WHAT IS EXPECTED — Since only part of the material below is wanted, output exactly the lines from the one with "В Алабаме освободили" up to and including the one with "Загадочное похищение в".

* * * * *

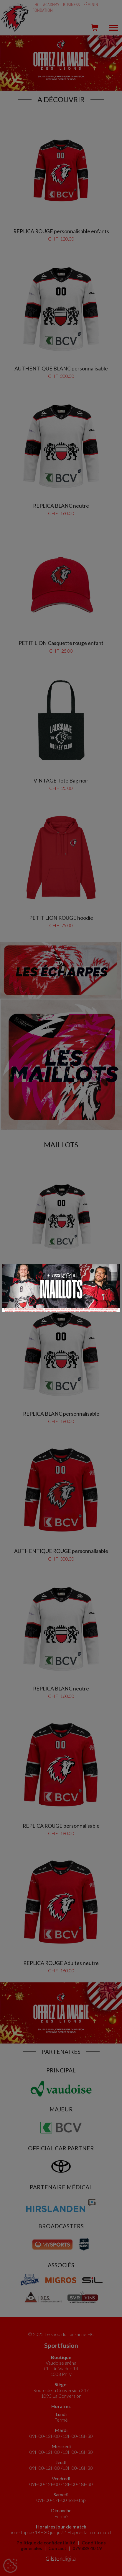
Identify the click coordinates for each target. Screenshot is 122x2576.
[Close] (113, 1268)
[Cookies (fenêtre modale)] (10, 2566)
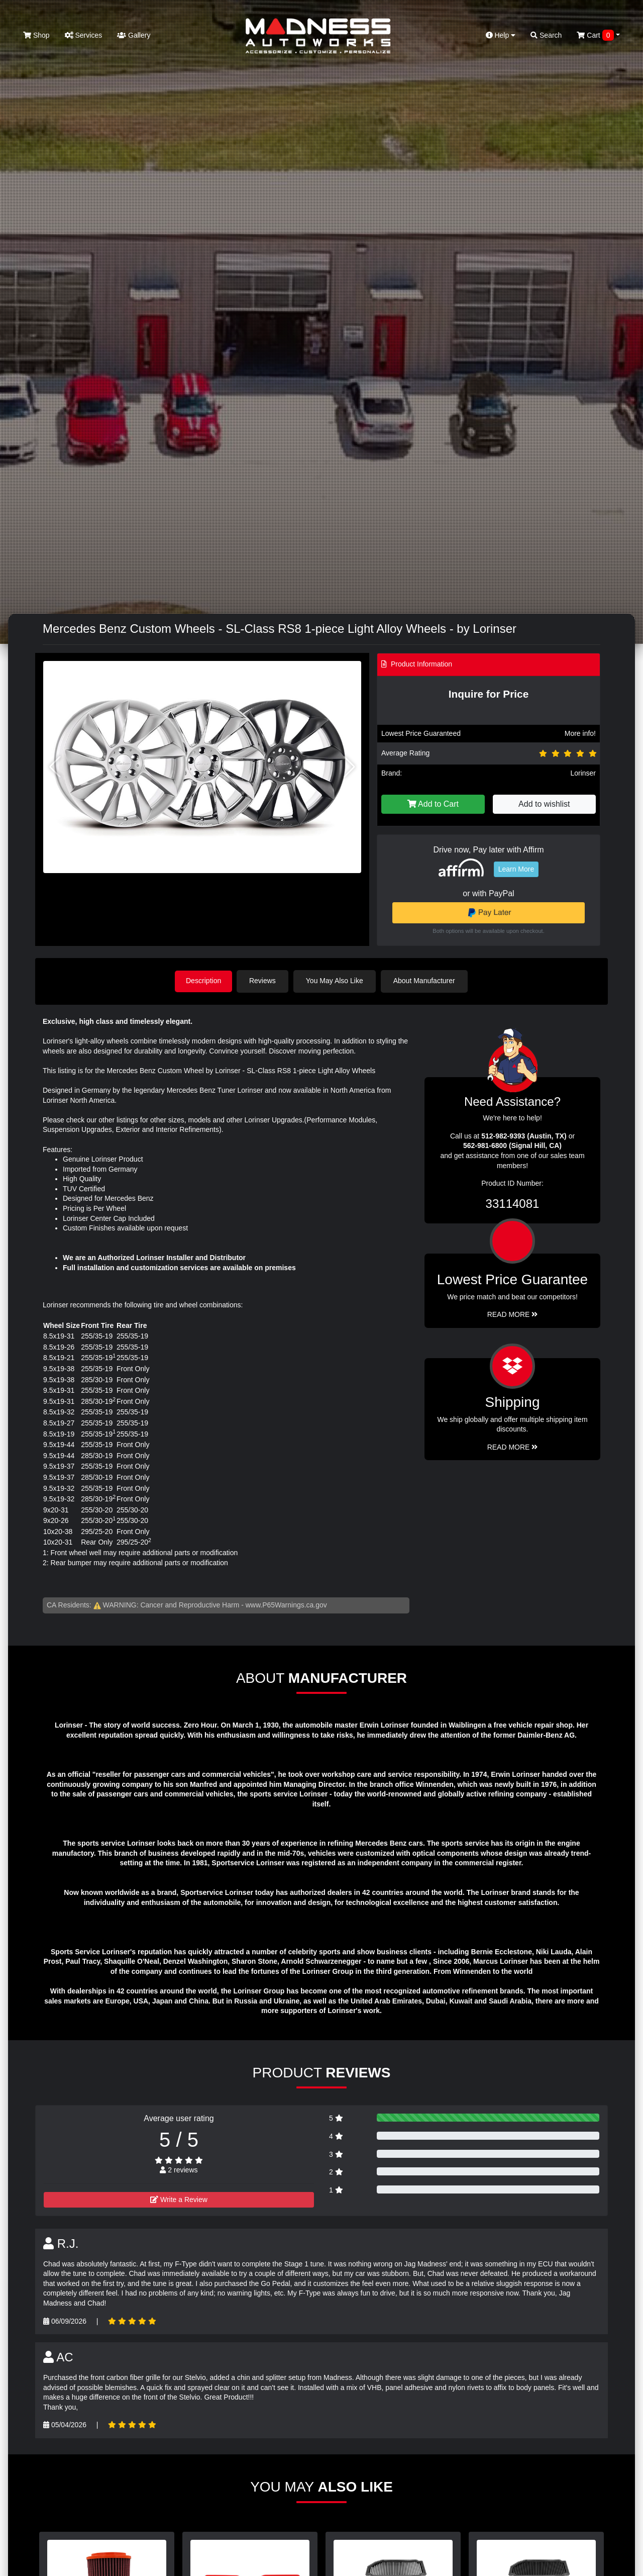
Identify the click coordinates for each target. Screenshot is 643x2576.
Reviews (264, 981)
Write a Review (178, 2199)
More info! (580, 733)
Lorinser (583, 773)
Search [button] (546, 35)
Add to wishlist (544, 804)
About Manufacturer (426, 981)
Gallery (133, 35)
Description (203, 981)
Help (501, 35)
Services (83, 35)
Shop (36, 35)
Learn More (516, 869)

* * * * *

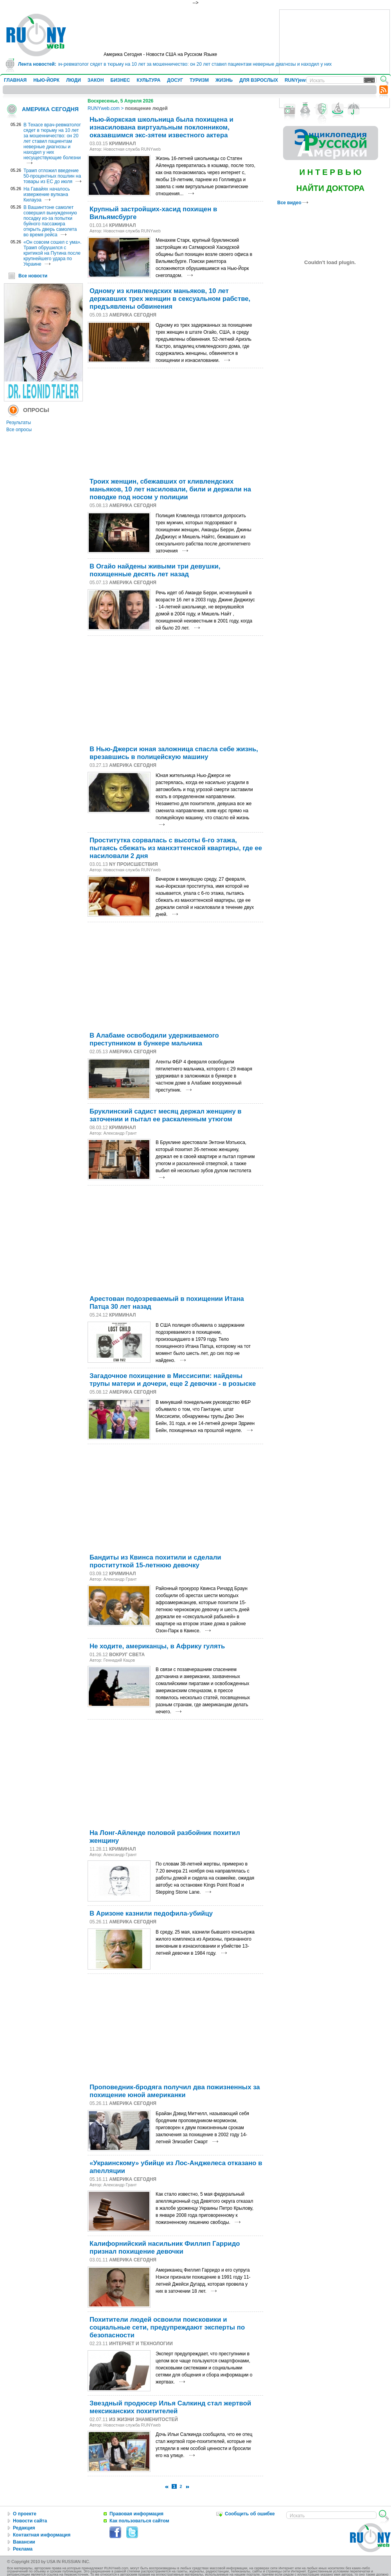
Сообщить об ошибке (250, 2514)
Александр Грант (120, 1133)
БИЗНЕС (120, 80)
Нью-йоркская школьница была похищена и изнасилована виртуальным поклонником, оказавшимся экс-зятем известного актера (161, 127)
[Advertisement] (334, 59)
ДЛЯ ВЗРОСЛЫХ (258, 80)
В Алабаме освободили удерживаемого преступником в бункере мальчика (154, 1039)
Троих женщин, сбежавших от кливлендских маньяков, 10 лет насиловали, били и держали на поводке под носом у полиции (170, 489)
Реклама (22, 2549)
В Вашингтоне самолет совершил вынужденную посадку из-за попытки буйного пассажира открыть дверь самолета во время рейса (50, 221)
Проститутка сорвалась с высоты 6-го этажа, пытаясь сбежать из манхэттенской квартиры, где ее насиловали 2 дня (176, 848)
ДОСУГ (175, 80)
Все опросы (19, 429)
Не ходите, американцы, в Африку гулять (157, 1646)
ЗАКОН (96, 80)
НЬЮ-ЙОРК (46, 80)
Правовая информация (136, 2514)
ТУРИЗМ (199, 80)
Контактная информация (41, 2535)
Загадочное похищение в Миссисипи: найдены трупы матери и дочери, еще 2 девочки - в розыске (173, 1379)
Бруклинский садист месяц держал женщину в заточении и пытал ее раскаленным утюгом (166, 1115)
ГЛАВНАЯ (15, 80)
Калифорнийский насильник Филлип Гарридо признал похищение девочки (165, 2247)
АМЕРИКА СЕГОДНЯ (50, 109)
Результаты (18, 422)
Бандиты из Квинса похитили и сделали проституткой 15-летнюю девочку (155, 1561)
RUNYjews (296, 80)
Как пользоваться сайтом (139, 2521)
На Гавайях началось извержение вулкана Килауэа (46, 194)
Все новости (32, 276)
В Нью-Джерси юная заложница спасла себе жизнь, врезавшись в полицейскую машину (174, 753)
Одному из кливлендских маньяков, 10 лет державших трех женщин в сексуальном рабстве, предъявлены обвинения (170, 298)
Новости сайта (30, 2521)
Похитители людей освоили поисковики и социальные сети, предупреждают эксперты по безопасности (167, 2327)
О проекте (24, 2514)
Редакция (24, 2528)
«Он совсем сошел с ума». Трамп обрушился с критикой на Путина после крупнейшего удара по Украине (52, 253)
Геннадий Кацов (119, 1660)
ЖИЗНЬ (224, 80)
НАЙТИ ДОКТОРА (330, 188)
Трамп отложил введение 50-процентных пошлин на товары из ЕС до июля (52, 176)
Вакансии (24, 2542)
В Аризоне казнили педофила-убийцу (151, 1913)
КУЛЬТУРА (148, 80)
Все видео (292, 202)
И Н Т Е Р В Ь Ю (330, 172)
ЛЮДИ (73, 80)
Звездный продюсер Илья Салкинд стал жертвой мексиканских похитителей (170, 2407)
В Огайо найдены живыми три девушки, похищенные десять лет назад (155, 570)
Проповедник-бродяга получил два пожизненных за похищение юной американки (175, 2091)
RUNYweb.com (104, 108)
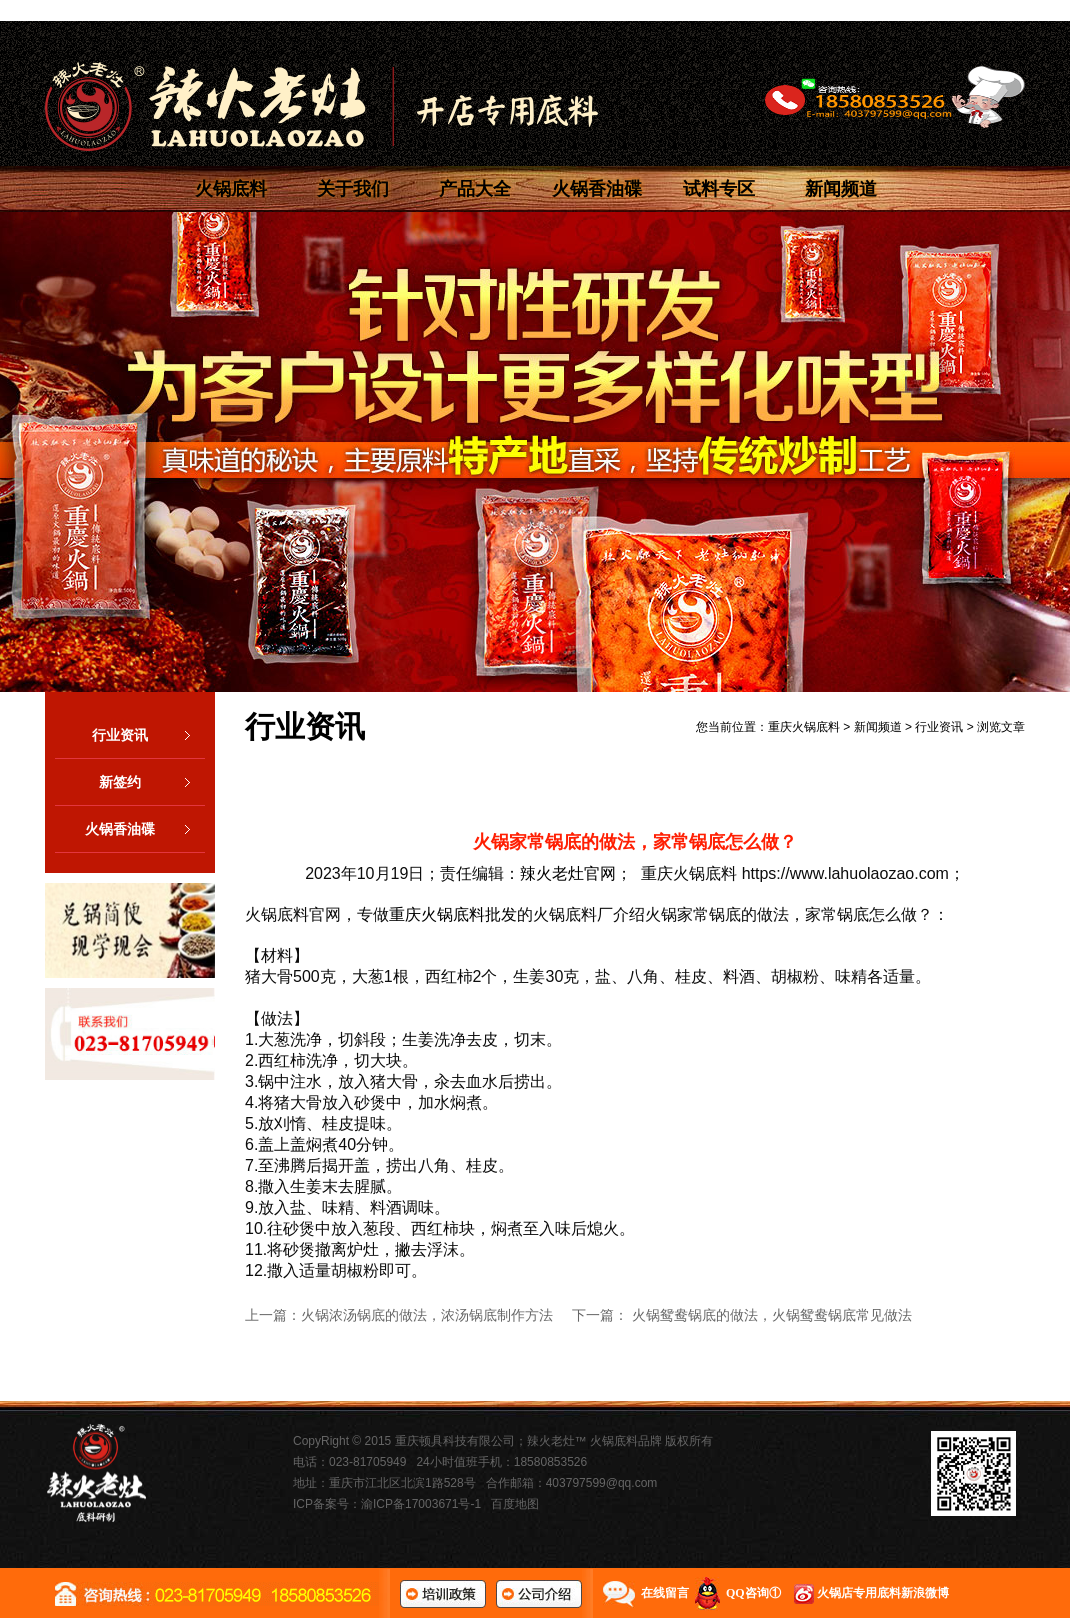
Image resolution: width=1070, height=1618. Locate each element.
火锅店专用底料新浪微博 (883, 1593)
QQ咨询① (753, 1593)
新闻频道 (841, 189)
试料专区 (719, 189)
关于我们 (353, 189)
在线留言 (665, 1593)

* * * * *

EXERCISE RESULT —
В Алабаме освободили удерживаемого преступником в бункере мальчика (154, 1039)
Троих женщин, сбежавших от кливлендских маньяков, 10 лет насиловали, били и держали на поводке под носом у полиции (170, 489)
Реклама (22, 2549)
В Вашингтоне самолет совершил вынужденную посадку из-за попытки буйного пассажира открыть дверь самолета во время рейса (50, 221)
Проститутка сорвалась с высоты 6-го этажа, пытаясь сбежать из манхэттенской квартиры, где ее насиловали 2 дня (176, 848)
ДОСУГ (175, 80)
Все опросы (19, 429)
Не ходите, американцы, в Африку гулять (157, 1646)
ЗАКОН (96, 80)
НЬЮ-ЙОРК (46, 80)
Правовая информация (136, 2514)
ТУРИЗМ (199, 80)
Контактная информация (41, 2535)
Загадочное похищение в Миссисипи: найдены трупы матери и дочери, еще 2 девочки - в розыске (173, 1379)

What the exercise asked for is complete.